:: PROBLEM DETAILS ::
Restate all the data exactly, so that each line is the same as before.

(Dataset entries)

■ ■ ■ ■

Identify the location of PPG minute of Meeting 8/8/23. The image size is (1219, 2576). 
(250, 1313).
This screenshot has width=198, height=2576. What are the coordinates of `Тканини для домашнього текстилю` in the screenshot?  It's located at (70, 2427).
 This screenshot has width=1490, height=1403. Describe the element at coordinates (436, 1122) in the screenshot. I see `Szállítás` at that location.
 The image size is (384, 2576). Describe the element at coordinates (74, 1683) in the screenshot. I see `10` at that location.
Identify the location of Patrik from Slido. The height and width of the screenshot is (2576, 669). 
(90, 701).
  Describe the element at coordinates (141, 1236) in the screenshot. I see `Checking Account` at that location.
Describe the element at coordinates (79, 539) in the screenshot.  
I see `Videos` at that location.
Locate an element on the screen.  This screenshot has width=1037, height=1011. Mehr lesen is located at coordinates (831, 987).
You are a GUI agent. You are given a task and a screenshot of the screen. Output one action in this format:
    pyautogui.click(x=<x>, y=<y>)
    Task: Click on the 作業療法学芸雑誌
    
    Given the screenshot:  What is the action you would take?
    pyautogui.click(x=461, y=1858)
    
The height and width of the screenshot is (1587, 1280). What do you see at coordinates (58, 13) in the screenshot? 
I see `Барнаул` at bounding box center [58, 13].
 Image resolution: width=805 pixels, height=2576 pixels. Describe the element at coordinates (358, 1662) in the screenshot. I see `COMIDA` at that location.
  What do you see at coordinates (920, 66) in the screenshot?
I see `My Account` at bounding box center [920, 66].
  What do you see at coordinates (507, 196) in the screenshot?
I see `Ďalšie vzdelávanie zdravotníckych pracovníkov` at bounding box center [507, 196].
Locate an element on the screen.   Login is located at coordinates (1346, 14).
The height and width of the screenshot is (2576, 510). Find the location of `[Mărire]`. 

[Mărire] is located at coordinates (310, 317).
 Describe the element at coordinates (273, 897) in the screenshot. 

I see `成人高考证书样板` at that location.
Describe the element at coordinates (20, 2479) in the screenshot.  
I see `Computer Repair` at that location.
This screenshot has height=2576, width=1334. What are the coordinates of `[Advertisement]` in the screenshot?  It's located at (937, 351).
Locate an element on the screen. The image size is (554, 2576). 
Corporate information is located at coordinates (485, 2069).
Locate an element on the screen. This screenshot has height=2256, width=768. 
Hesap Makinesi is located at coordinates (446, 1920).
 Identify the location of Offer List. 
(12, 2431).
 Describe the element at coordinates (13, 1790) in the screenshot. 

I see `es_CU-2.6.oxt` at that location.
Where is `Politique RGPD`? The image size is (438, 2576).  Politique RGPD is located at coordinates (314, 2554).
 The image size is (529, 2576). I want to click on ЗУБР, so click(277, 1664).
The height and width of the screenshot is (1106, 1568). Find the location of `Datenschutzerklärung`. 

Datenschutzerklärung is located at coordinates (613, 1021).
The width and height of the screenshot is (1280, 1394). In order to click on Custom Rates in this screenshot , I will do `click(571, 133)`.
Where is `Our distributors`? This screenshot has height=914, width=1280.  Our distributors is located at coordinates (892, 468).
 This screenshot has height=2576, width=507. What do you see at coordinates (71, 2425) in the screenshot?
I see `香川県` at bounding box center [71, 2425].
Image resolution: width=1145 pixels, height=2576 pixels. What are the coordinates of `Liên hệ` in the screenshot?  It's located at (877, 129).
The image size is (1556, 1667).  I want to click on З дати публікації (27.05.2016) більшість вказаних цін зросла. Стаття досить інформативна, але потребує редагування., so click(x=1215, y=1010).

■ ■ ■ ■

:: WRITTEN SOLUTION ::
Identify the location of PPG minute of Meeting 8/8/23. The image size is (1219, 2576). 
(250, 1313).
This screenshot has width=198, height=2576. What are the coordinates of `Тканини для домашнього текстилю` in the screenshot?  It's located at (70, 2427).
 This screenshot has width=1490, height=1403. Describe the element at coordinates (436, 1122) in the screenshot. I see `Szállítás` at that location.
 The image size is (384, 2576). Describe the element at coordinates (74, 1683) in the screenshot. I see `10` at that location.
Identify the location of Patrik from Slido. The height and width of the screenshot is (2576, 669). 
(90, 701).
  Describe the element at coordinates (141, 1236) in the screenshot. I see `Checking Account` at that location.
Describe the element at coordinates (79, 539) in the screenshot.  
I see `Videos` at that location.
Locate an element on the screen.  This screenshot has width=1037, height=1011. Mehr lesen is located at coordinates (831, 987).
You are a GUI agent. You are given a task and a screenshot of the screen. Output one action in this format:
    pyautogui.click(x=<x>, y=<y>)
    Task: Click on the 作業療法学芸雑誌
    
    Given the screenshot:  What is the action you would take?
    pyautogui.click(x=461, y=1858)
    
The height and width of the screenshot is (1587, 1280). What do you see at coordinates (58, 13) in the screenshot? 
I see `Барнаул` at bounding box center [58, 13].
 Image resolution: width=805 pixels, height=2576 pixels. Describe the element at coordinates (358, 1662) in the screenshot. I see `COMIDA` at that location.
  What do you see at coordinates (920, 66) in the screenshot?
I see `My Account` at bounding box center [920, 66].
  What do you see at coordinates (507, 196) in the screenshot?
I see `Ďalšie vzdelávanie zdravotníckych pracovníkov` at bounding box center [507, 196].
Locate an element on the screen.   Login is located at coordinates (1346, 14).
The height and width of the screenshot is (2576, 510). Find the location of `[Mărire]`. 

[Mărire] is located at coordinates (310, 317).
 Describe the element at coordinates (273, 897) in the screenshot. 

I see `成人高考证书样板` at that location.
Describe the element at coordinates (20, 2479) in the screenshot.  
I see `Computer Repair` at that location.
This screenshot has height=2576, width=1334. What are the coordinates of `[Advertisement]` in the screenshot?  It's located at (937, 351).
Locate an element on the screen. The image size is (554, 2576). 
Corporate information is located at coordinates (485, 2069).
Locate an element on the screen. This screenshot has height=2256, width=768. 
Hesap Makinesi is located at coordinates (446, 1920).
 Identify the location of Offer List. 
(12, 2431).
 Describe the element at coordinates (13, 1790) in the screenshot. 

I see `es_CU-2.6.oxt` at that location.
Where is `Politique RGPD`? The image size is (438, 2576).  Politique RGPD is located at coordinates (314, 2554).
 The image size is (529, 2576). I want to click on ЗУБР, so click(277, 1664).
The height and width of the screenshot is (1106, 1568). Find the location of `Datenschutzerklärung`. 

Datenschutzerklärung is located at coordinates (613, 1021).
The width and height of the screenshot is (1280, 1394). In order to click on Custom Rates in this screenshot , I will do `click(571, 133)`.
Where is `Our distributors`? This screenshot has height=914, width=1280.  Our distributors is located at coordinates (892, 468).
 This screenshot has height=2576, width=507. What do you see at coordinates (71, 2425) in the screenshot?
I see `香川県` at bounding box center [71, 2425].
Image resolution: width=1145 pixels, height=2576 pixels. What are the coordinates of `Liên hệ` in the screenshot?  It's located at (877, 129).
The image size is (1556, 1667).  I want to click on З дати публікації (27.05.2016) більшість вказаних цін зросла. Стаття досить інформативна, але потребує редагування., so click(x=1215, y=1010).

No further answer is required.